INSTRUCTIONS FOR THE TASK: Check each line of the records for "laatste"; collect those that have it.

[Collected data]
☆ ☆ ☆

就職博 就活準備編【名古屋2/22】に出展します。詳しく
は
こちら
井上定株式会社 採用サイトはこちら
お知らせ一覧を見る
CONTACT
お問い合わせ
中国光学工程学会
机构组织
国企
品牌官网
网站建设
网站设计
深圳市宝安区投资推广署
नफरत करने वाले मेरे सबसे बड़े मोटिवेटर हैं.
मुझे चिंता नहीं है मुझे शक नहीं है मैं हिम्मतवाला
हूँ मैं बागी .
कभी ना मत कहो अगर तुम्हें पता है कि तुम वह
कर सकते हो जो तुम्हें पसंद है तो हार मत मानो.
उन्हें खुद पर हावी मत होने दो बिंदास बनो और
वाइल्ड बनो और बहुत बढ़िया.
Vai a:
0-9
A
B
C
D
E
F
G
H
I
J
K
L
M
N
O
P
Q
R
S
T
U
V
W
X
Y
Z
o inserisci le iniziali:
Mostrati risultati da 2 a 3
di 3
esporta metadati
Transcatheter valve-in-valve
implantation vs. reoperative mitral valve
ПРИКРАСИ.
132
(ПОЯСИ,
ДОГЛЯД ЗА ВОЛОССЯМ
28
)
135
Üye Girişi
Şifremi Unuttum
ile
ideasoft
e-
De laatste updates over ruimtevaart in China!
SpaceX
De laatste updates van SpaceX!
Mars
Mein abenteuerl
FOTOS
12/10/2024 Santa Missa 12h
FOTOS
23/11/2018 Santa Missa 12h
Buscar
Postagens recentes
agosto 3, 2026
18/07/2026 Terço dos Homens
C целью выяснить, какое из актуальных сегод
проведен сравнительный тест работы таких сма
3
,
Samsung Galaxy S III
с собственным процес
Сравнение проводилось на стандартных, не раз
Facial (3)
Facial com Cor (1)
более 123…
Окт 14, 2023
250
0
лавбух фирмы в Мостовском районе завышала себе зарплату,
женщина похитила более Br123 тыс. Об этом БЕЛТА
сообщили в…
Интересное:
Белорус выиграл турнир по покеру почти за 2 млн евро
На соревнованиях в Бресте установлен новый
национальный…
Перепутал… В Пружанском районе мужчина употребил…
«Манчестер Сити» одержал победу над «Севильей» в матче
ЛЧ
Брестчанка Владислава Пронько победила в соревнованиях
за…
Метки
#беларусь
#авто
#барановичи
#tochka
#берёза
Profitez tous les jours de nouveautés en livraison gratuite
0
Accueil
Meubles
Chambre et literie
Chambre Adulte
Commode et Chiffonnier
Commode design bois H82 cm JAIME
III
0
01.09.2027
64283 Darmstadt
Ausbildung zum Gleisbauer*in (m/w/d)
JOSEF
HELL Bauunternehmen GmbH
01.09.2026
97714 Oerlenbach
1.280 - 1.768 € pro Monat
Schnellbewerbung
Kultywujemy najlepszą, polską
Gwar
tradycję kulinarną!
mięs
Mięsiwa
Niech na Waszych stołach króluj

☆ ☆ ☆

YOUR SOLUTION:
De laatste updates over ruimtevaart in China!
De laatste updates van SpaceX!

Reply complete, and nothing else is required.